[dm-devel] dm: Fix UAF in run_timer_softirq()

Tue Oct 18 08:17:09 UTC 2022

在 2022/10/18 3:38, Mike Snitzer 写道:
> On Mon, Oct 10 2022 at 10:39P -0400,
> Luo Meng <luomeng at huaweicloud.com> wrote:
> 
>> From: Luo Meng <luomeng12 at huawei.com>
>>
>> When dm_resume() and dm_destroy() are concurrent, it will
>> lead to UAF.
>>
>> One of the concurrency UAF can be shown as below:
>>
>>          use                                  free
>> do_resume                           |
>>    __find_device_hash_cell           |
>>      dm_get                          |
>>        atomic_inc(&md->holders)      |
>>                                      | dm_destroy
>> 				    |   __dm_destroy
>> 				    |     if (!dm_suspended_md(md))
>>                                      |     atomic_read(&md->holders)
>> 				    |     msleep(1)
>>    dm_resume                         |
>>      __dm_resume                     |
>>        dm_table_resume_targets       |
>> 	pool_resume                 |
>> 	  do_waker  #add delay work |
>> 				    |     dm_table_destroy
>> 				    |       pool_dtr
>> 				    |         __pool_dec
>>                                      |           __pool_destroy
>>                                      |             destroy_workqueue
>>                                      |             kfree(pool) # free pool
>> 	time out
>> __do_softirq
>>    run_timer_softirq # pool has already been freed
>>
>> This can be easily reproduced using:
>>    1. create thin-pool
>>    2. dmsetup suspend pool
>>    3. dmsetup resume pool
>>    4. dmsetup remove_all # Concurrent with 3
>>
>> The root cause of UAF bugs is that dm_resume() adds timer after
>> dm_destroy() skips cancel timer beause of suspend status.
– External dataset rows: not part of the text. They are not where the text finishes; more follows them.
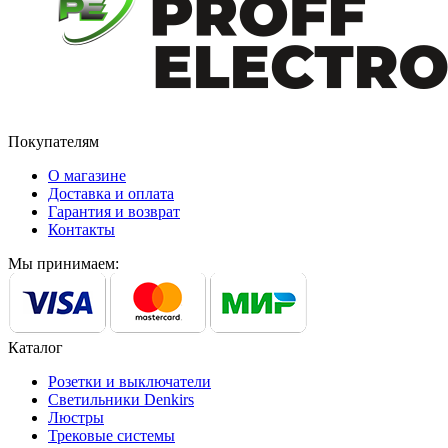
Покупателям
О магазине
Доставка и оплата
Гарантия и возврат
Контакты
Мы принимаем:
Каталог
Розетки и выключатели
Светильники Denkirs
Люстры
Трековые системы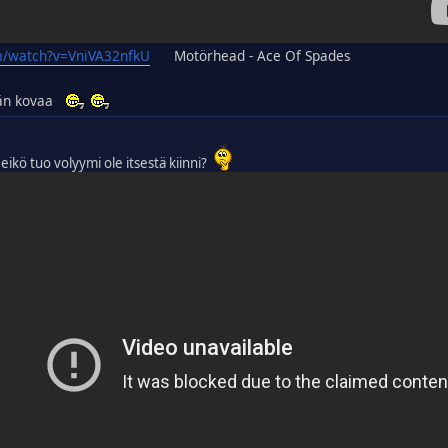
m/watch?v=VniVA32nfkU
Motörhead - Ace Of Spades
ävän kovaa
eikö tuo volyymi ole itsestä kiinni?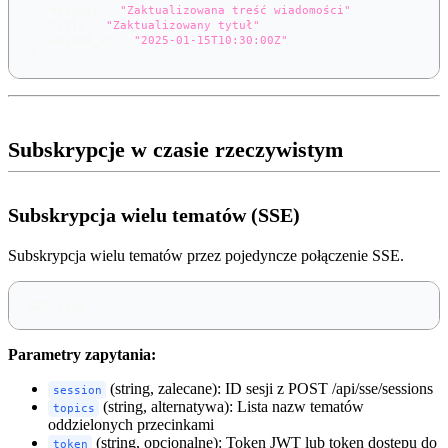
"message"
:
"Zaktualizowana treść wiadomości"
,
"title"
:
"Zaktualizowany tytuł"
,
"edited_at"
:
"2025-01-15T10:30:00Z"
}
Subskrypcje w czasie rzeczywistym
Subskrypcja wielu tematów (SSE)
Subskrypcja wielu tematów przez pojedyncze połączenie SSE.
GET /sse
Parametry zapytania:
(string, zalecane): ID sesji z POST /api/sse/sessions
session
(string, alternatywa): Lista nazw tematów
topics
oddzielonych przecinkami
(string, opcjonalne): Token JWT lub token dostępu do
token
After
>> timeout, it will call run_timer_softirq(), however pool has already
>> been freed. The concurrency UAF bug will happen.
>>
>> Therefore, canceling timer is moved after md->holders is zero.
>>
>> Signed-off-by: Luo Meng <luomeng12 at huawei.com>
>> ---
>>   drivers/md/dm.c | 26 +++++++++++++-------------
>>   1 file changed, 13 insertions(+), 13 deletions(-)
>>
>> diff --git a/drivers/md/dm.c b/drivers/md/dm.c
>> index 60549b65c799..379525313628 100644
>> --- a/drivers/md/dm.c
>> +++ b/drivers/md/dm.c
>> @@ -2420,6 +2420,19 @@ static void __dm_destroy(struct mapped_device *md, bool wait)
>>   
>>   	blk_mark_disk_dead(md->disk);
>>   
>> +	/*
>> +	 * Rare, but there may be I/O requests still going to complete,
>> +	 * for example.  Wait for all references to disappear.
>> +	 * No one should increment the reference count of the mapped_device,
>> +	 * after the mapped_device state becomes DMF_FREEING.
>> +	 */
>> +	if (wait)
>> +		while (atomic_read(&md->holders))
>> +			msleep(1);
>> +	else if (atomic_read(&md->holders))
>> +		DMWARN("%s: Forcibly removing mapped_device still in use! (%d users)",
>> +		       dm_device_name(md), atomic_read(&md->holders));
>> +
>>   	/*
>>   	 * Take suspend_lock so that presuspend and postsuspend methods
>>   	 * do not race with internal suspend.
>> @@ -2436,19 +2449,6 @@ static void __dm_destroy(struct mapped_device *md, bool wait)
>>   	dm_put_live_table(md, srcu_idx);
>>   	mutex_unlock(&md->suspend_lock);
>>   
>> -	/*
>> -	 * Rare, but there may be I/O requests still going to complete,
>> -	 * for example.  Wait for all references to disappear.
>> -	 * No one should increment the reference count of the mapped_device,
>> -	 * after the mapped_device state becomes DMF_FREEING.
>> -	 */
>> -	if (wait)
>> -		while (atomic_read(&md->holders))
>> -			msleep(1);
>> -	else if (atomic_read(&md->holders))
>> -		DMWARN("%s: Forcibly removing mapped_device still in use! (%d users)",
>> -		       dm_device_name(md), atomic_read(&md->holders));
>> -
>>   	dm_table_destroy(__unbind(md));
>>   	free_dev(md);
>>   }
>> -- 
>> 2.31.1
>>
> 
> Thanks for the report but your fix seems wrong.  A thin-pool specific
> fix seems much more appropriate.  Does this fix the issue?
> 
> diff --git a/drivers/md/dm-thin.c b/drivers/md/dm-thin.c
> index e76c96c760a9..dc271c107fb5 100644
> --- a/drivers/md/dm-thin.c
> +++ b/drivers/md/dm-thin.c
> @@ -2889,6 +2889,8 @@ static void __pool_destroy(struct pool *pool)
>   	dm_bio_prison_destroy(pool->prison);
>   	dm_kcopyd_client_destroy(pool->copier);
>   
> +	cancel_delayed_work_sync(&pool->waker);
> +	cancel_delayed_work_sync(&pool->no_space_timeout);
>   	if (pool->wq)
>   		destroy_workqueue(pool->wq);
>   
> 
Thanks for your reply.

However this issue exits not only in thin-pool, cache_target also has 
thisissus.  Generic fix maybe more appropriate.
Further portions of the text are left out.